Look for "Lastly" in each line of the records, and copy the lines that have it.

━━ RECORD EXTRACTS

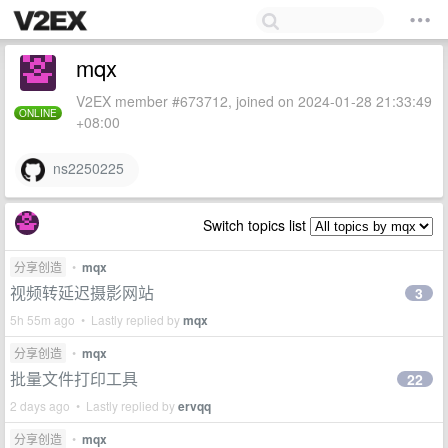
mqx
V2EX member #673712, joined on 2024-01-28 21:33:49
ONLINE
+08:00
ns2250225
Switch topics list
分享创造
•
mqx
视频转延迟摄影网站
3
5h 55m ago • Lastly replied by
mqx
分享创造
•
mqx
批量文件打印工具
22
2 days ago • Lastly replied by
ervqq
分享创造
•
mqx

━━━━

# [WRITTEN SOLUTION]
5h 55m ago • Lastly replied by
2 days ago • Lastly replied by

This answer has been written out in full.